You might be searching for the answer to “what is a good APR for a credit card” when you realize two things. First, the card you are applying for won’t give you the APR you’re seeking. Second, the reason is that your credit score is too low to qualify.
How do you change that so you can start rebuilding your credit, potentially making you eligible for a lower APR? It helps to know what impacts your credit score and what you can do to start heading in the right direction. Here are a few things to consider.

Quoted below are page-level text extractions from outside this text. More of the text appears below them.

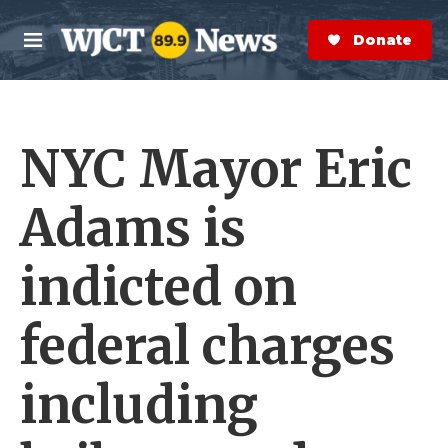
Skip to main content
S
e
Donate Now
M
a
e
r
n
c
u
h
NYC Mayor Eric
e
r
y
Adams is
indicted on
federal charges
including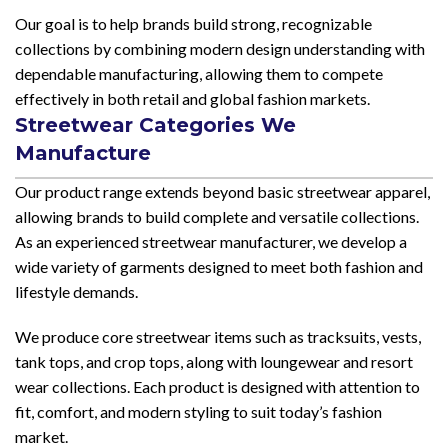
Our goal is to help brands build strong, recognizable
collections by combining modern design understanding with
dependable manufacturing, allowing them to compete
effectively in both retail and global fashion markets.
Streetwear Categories We
Manufacture
Our product range extends beyond basic streetwear apparel,
allowing brands to build complete and versatile collections.
As an experienced streetwear manufacturer, we develop a
wide variety of garments designed to meet both fashion and
lifestyle demands.
We produce core streetwear items such as tracksuits, vests,
tank tops, and crop tops, along with loungewear and resort
wear collections. Each product is designed with attention to
fit, comfort, and modern styling to suit today’s fashion
market.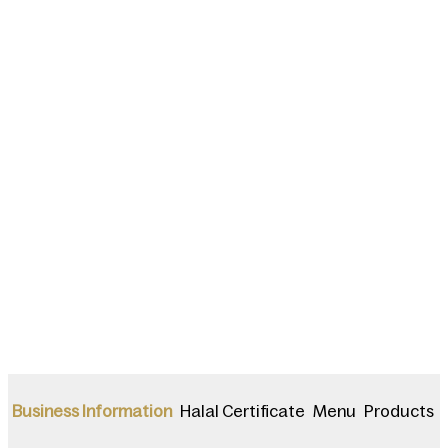
Halal Certificate
Menu
Products
Business Information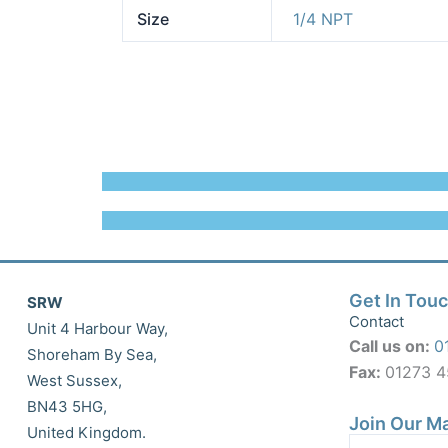
Size
1/4 NPT
Get In Tou
SRW
Contact
Unit 4 Harbour Way,
Call us on:
0
Shoreham By Sea,
Fax:
01273 
West Sussex,
BN43 5HG,
Join Our Ma
United Kingdom.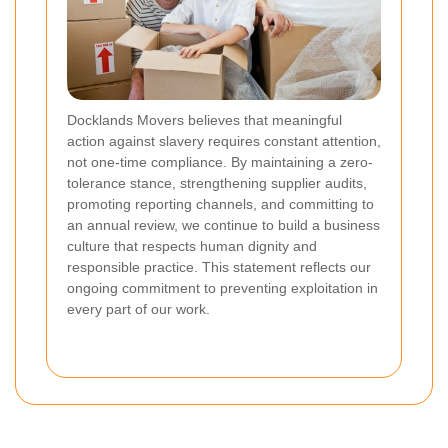
Docklands Movers believes that meaningful
action against slavery requires constant attention,
not one-time compliance. By maintaining a zero-
tolerance stance, strengthening supplier audits,
promoting reporting channels, and committing to
an annual review, we continue to build a business
culture that respects human dignity and
responsible practice. This statement reflects our
ongoing commitment to preventing exploitation in
every part of our work.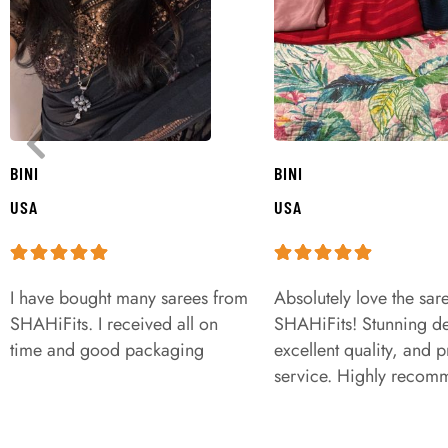
BINI
BINI
USA
USA
I have bought many sarees from
Absolutely love the sar
SHAHiFits. I received all on
SHAHiFits! Stunning de
time and good packaging
excellent quality, and 
service. Highly recom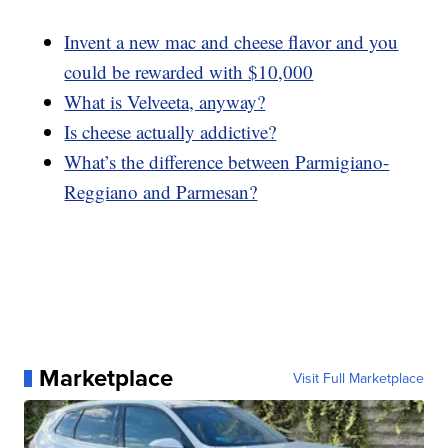
Invent a new mac and cheese flavor and you
could be rewarded with $10,000
What is Velveeta, anyway?
Is cheese actually addictive?
What’s the difference between Parmigiano-
Reggiano and Parmesan?
Marketplace
Visit Full Marketplace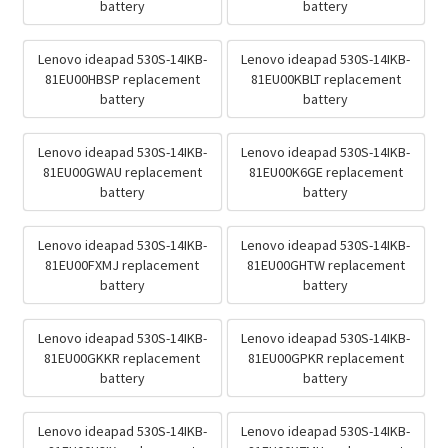
battery
battery
Lenovo ideapad 530S-14IKB-
Lenovo ideapad 530S-14IKB-
81EU00HBSP replacement
81EU00KBLT replacement
battery
battery
Lenovo ideapad 530S-14IKB-
Lenovo ideapad 530S-14IKB-
81EU00GWAU replacement
81EU00K6GE replacement
battery
battery
Lenovo ideapad 530S-14IKB-
Lenovo ideapad 530S-14IKB-
81EU00FXMJ replacement
81EU00GHTW replacement
battery
battery
Lenovo ideapad 530S-14IKB-
Lenovo ideapad 530S-14IKB-
81EU00GKKR replacement
81EU00GPKR replacement
battery
battery
Lenovo ideapad 530S-14IKB-
Lenovo ideapad 530S-14IKB-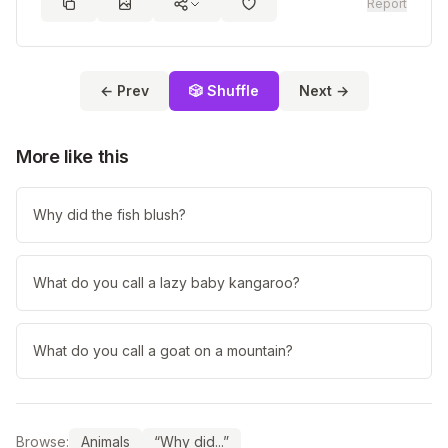
Report
← Prev
🎲 Shuffle
Next →
More like this
Why did the fish blush?
What do you call a lazy baby kangaroo?
What do you call a goat on a mountain?
Browse:
Animals
“Why did...”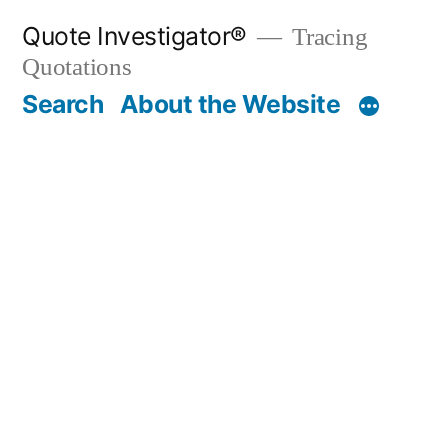
Skip
Quote Investigator®
Tracing
to
Quotations
content
Search
About the Website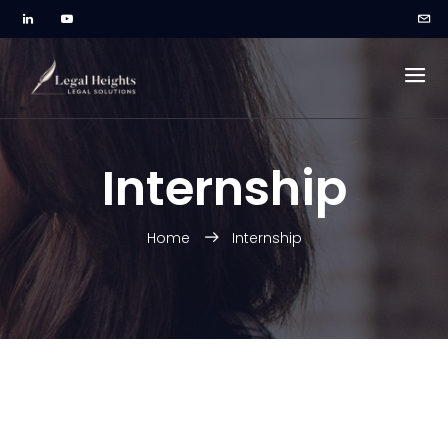
Internship
Home
Internship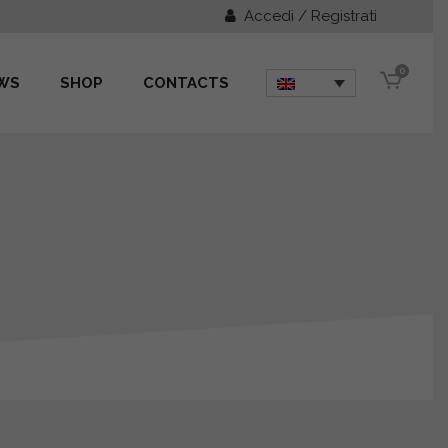
Accedi / Registrati
0
WS
SHOP
CONTACTS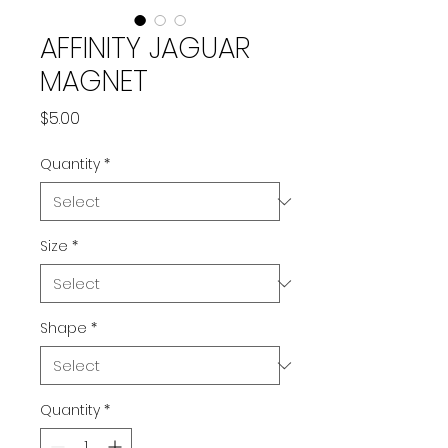
AFFINITY JAGUAR
MAGNET
Price
$5.00
Quantity
*
Size
*
Shape
*
Quantity
*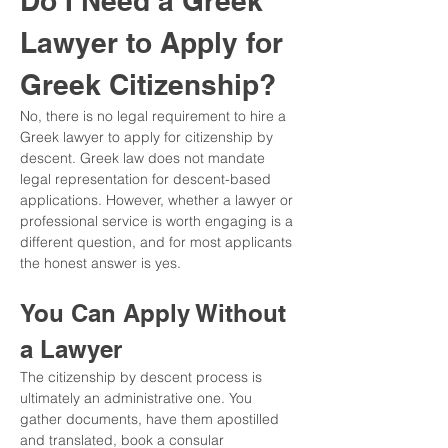
Do I Need a Greek 
Lawyer to Apply for 
Greek Citizenship?
No, there is no legal requirement to hire a 
Greek lawyer to apply for citizenship by 
descent. Greek law does not mandate 
legal representation for descent-based 
applications. However, whether a lawyer or 
professional service is worth engaging is a 
different question, and for most applicants 
the honest answer is yes.
You Can Apply Without 
a Lawyer
The citizenship by descent process is 
ultimately an administrative one. You 
gather documents, have them apostilled 
and translated, book a consular 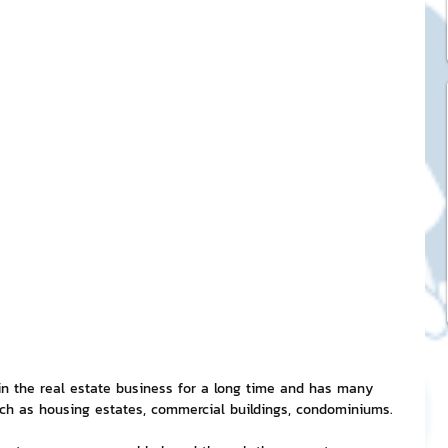
ck Stickers
and franchises
nd art knowledge
l Service
eview Games by ChatStick
 the real estate business for a long time and has many 
uch as housing estates, commercial buildings, condominiums.
ticker
IT Techniques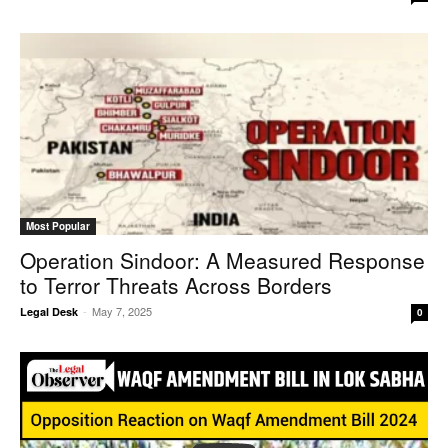
Most Popular
Operation Sindoor: A Measured Response
to Terror Threats Across Borders
-
May 7, 2025
Legal Desk
0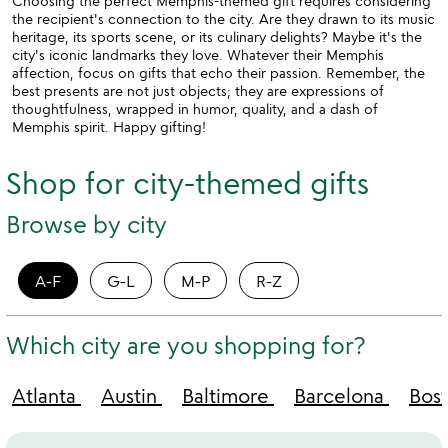
Choosing the perfect Memphis-themed gift requires considering
the recipient's connection to the city. Are they drawn to its music
heritage, its sports scene, or its culinary delights? Maybe it's the
city's iconic landmarks they love. Whatever their Memphis
affection, focus on gifts that echo their passion. Remember, the
best presents are not just objects; they are expressions of
thoughtfulness, wrapped in humor, quality, and a dash of
Memphis spirit. Happy gifting!
Shop for city-themed gifts
Browse by city
A-F
G-L
M-P
R-Z
Which city are you shopping for?
Atlanta
Austin
Baltimore
Barcelona
Bos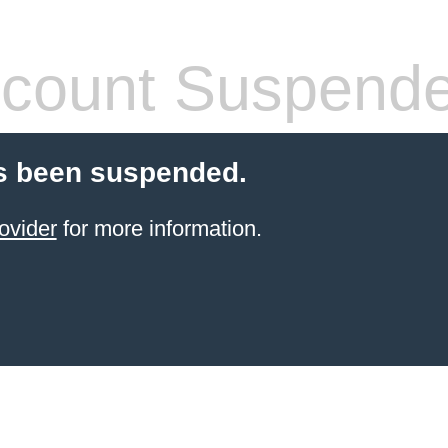
count Suspend
s been suspended.
ovider
for more information.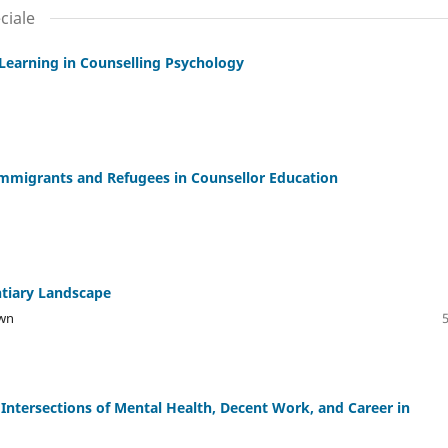
ciale
 Learning in Counselling Psychology
Immigrants and Refugees in Counsellor Education
ntiary Landscape
own
 Intersections of Mental Health, Decent Work, and Career in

Lower Your Utilization Ratio
Utilization ratio is a significant credit score factor to consider. It represents how much of your credit limit you’re using. For example, if you have a $1,000 balance on a $2,000 credit limit, you have a 50% utilization ratio. Generally, the lower your ratio, the better. This is why you want to achieve credit card debt payoff if possible. However, you might want to keep a small balance on your credit card. Generally, you want to have no more than about 25% to 30% utilization.
Keep a Low Balance
You want to have a low balance on your credit card so you can keep paying it off regularly. This is known as revolving credit. It shows lenders that you can have some money on the card but can also pay it off responsibly. Essentially, you are building a credit history that shows lenders they can trust you to pay back your credit card debt. Consider what you can reasonably afford to pay each month and whether keeping a low running balance is right for you.
Pay on Time
A single missed payment can be a significant negative factor for your credit score. This is why it’s recommended to make every payment on time. You might need to set due dates in your calendar or use an app that can pay for you. It can be complicated if you have multiple credit cards, a car payment, rent or a mortgage, utility bills, and other payments to make, but making them on time is vital to a good credit score.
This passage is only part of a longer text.